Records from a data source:
Content starts

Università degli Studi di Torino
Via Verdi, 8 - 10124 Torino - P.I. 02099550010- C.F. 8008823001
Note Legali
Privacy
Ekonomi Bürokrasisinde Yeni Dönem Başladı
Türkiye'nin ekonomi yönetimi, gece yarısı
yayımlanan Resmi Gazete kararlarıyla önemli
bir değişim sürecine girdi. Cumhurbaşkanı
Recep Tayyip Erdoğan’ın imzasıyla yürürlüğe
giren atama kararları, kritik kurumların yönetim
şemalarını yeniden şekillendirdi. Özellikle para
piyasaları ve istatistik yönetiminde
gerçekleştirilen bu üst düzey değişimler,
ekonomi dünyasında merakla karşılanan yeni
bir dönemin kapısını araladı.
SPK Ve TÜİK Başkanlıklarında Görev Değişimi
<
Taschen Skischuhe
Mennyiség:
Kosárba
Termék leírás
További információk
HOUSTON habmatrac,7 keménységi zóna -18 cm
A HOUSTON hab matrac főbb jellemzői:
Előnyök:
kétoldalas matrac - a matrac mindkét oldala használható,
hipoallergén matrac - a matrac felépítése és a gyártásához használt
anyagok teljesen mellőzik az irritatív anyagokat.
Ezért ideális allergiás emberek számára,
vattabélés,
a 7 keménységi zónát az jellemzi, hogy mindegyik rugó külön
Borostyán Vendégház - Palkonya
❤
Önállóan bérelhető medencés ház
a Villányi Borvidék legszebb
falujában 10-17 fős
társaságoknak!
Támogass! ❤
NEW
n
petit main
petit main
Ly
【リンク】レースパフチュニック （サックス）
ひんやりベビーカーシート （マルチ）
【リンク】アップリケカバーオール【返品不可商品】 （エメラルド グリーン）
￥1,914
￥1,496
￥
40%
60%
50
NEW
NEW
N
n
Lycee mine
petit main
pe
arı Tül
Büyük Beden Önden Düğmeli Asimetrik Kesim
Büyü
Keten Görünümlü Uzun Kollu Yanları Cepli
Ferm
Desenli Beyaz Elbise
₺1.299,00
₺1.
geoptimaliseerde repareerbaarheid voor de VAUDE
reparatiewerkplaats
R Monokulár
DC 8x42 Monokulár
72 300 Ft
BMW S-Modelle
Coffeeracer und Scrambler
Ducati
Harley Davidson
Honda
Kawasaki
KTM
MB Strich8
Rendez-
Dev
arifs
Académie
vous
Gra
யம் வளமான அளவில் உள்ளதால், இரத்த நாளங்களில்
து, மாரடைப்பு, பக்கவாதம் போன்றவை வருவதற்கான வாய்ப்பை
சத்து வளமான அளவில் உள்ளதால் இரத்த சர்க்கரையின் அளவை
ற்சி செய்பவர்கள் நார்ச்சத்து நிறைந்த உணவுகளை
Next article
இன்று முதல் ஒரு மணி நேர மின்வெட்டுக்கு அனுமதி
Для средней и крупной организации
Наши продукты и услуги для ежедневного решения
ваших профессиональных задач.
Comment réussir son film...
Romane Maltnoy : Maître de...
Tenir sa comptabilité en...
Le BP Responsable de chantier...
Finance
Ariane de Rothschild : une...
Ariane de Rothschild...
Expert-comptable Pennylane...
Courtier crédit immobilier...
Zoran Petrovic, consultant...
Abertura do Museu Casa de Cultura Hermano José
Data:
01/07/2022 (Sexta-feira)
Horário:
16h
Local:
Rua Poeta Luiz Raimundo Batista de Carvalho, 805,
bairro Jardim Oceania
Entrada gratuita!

Content ends
Content starts

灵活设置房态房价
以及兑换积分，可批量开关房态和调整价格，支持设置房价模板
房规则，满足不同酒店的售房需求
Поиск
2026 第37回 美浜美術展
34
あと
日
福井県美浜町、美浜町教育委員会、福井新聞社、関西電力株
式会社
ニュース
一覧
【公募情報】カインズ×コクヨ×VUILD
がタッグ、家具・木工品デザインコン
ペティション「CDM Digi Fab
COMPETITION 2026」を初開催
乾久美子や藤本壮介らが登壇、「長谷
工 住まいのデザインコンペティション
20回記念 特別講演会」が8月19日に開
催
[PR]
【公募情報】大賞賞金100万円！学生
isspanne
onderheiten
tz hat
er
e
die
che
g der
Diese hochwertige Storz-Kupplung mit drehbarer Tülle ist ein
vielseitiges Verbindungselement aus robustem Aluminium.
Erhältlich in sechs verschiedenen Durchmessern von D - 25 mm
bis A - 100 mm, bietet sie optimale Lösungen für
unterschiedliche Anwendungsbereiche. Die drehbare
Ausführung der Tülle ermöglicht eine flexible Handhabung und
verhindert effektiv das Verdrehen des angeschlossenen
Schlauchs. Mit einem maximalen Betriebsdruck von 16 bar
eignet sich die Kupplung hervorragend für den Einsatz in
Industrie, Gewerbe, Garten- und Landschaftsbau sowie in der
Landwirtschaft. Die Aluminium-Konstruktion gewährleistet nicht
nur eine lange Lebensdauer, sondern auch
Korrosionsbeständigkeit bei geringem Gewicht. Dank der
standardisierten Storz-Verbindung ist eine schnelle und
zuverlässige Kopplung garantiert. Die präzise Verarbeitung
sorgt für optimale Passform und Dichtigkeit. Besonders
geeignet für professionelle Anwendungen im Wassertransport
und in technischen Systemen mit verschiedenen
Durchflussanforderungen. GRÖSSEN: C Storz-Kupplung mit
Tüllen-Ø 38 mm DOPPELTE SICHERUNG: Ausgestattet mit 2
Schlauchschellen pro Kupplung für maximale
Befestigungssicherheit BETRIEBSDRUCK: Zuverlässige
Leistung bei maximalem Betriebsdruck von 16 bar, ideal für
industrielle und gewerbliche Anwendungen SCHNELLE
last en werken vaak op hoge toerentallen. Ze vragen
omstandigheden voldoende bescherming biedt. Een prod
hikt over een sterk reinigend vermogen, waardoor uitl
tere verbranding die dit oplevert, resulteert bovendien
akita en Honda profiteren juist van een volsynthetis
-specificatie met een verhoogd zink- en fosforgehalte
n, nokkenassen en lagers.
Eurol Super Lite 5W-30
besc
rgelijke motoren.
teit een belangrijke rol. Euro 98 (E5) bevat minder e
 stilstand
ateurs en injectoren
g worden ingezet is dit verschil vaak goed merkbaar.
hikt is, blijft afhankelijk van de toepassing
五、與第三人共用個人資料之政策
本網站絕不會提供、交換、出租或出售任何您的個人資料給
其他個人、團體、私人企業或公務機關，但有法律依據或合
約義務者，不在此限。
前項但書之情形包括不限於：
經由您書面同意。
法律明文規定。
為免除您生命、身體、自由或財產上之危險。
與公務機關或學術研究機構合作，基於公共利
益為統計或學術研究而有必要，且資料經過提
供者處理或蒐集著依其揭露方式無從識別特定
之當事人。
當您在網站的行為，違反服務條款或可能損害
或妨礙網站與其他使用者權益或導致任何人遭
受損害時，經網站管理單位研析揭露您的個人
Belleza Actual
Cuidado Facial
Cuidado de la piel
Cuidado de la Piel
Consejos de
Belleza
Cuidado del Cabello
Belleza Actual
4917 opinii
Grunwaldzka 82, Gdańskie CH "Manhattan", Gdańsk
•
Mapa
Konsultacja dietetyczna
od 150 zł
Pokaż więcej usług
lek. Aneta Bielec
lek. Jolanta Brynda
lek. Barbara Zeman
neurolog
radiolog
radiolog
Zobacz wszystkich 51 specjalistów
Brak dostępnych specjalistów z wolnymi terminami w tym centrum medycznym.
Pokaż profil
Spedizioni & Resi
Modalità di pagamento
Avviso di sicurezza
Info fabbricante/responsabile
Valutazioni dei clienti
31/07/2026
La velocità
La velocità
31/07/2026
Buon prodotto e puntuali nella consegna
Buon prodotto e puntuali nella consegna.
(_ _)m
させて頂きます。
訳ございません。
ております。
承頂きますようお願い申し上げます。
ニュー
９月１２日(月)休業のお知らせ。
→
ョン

Content ends
Content starts

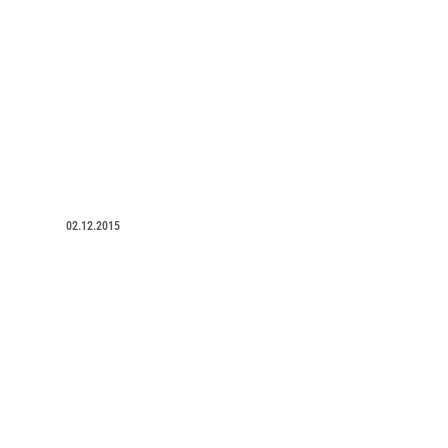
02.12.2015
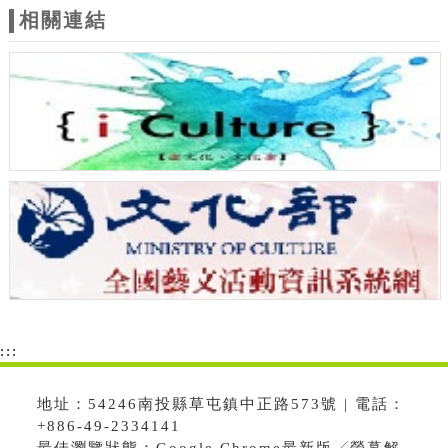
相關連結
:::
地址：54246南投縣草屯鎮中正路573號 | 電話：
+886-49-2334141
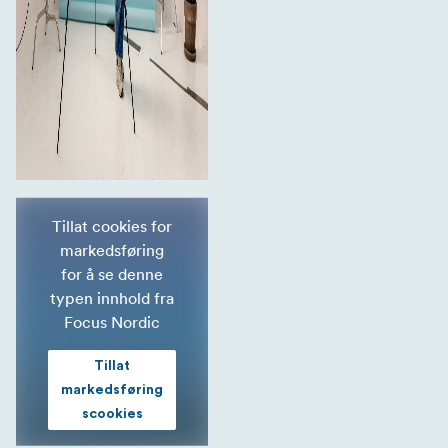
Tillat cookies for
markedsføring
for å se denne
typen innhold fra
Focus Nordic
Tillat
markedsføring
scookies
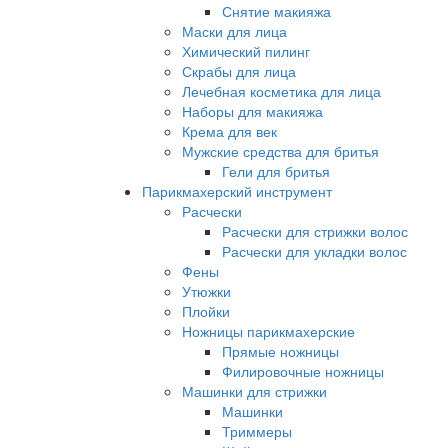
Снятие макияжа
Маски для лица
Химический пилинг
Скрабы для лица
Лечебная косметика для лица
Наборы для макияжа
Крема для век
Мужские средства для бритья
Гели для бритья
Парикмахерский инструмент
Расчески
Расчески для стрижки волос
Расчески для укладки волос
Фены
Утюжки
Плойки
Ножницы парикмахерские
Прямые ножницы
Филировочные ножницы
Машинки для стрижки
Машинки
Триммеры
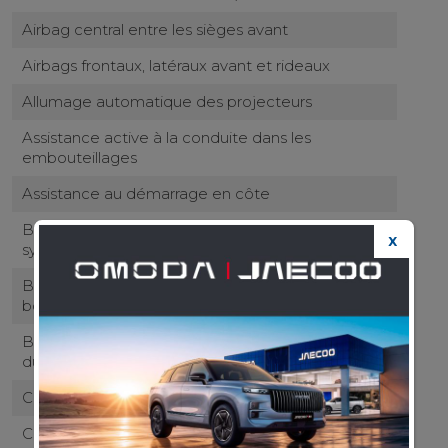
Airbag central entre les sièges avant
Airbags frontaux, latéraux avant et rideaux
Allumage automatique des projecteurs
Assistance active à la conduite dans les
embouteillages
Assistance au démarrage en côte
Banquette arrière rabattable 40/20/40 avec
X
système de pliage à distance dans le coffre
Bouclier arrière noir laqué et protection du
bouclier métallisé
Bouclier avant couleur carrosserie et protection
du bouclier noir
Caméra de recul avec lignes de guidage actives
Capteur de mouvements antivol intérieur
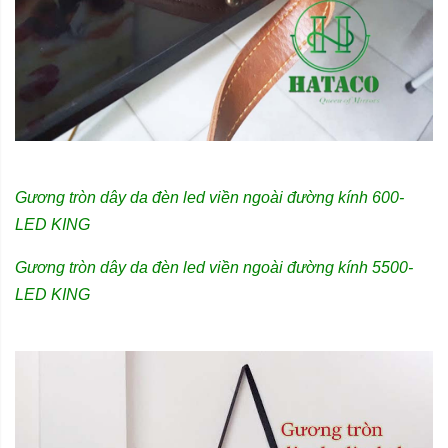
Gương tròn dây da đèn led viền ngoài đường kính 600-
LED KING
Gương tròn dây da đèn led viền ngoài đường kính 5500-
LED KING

Content ends

• [HOW TO COMPLETE THIS TASK]:
Transcribe the records above from the line holding "BMW S-Modelle" down to the line holding "Entrada gratuita!", inclusive, without adding anything.

• [ANSWER TO THIS EXERCISE]:
BMW S-Modelle
Coffeeracer und Scrambler
Ducati
Harley Davidson
Honda
Kawasaki
KTM
MB Strich8
Rendez-
Dev
arifs
Académie
vous
Gra
யம் வளமான அளவில் உள்ளதால், இரத்த நாளங்களில்
து, மாரடைப்பு, பக்கவாதம் போன்றவை வருவதற்கான வாய்ப்பை
சத்து வளமான அளவில் உள்ளதால் இரத்த சர்க்கரையின் அளவை
ற்சி செய்பவர்கள் நார்ச்சத்து நிறைந்த உணவுகளை
Next article
இன்று முதல் ஒரு மணி நேர மின்வெட்டுக்கு அனுமதி
Для средней и крупной организации
Наши продукты и услуги для ежедневного решения
ваших профессиональных задач.
Comment réussir son film...
Romane Maltnoy : Maître de...
Tenir sa comptabilité en...
Le BP Responsable de chantier...
Finance
Ariane de Rothschild : une...
Ariane de Rothschild...
Expert-comptable Pennylane...
Courtier crédit immobilier...
Zoran Petrovic, consultant...
Abertura do Museu Casa de Cultura Hermano José
Data:
01/07/2022 (Sexta-feira)
Horário:
16h
Local:
Rua Poeta Luiz Raimundo Batista de Carvalho, 805,
bairro Jardim Oceania
Entrada gratuita!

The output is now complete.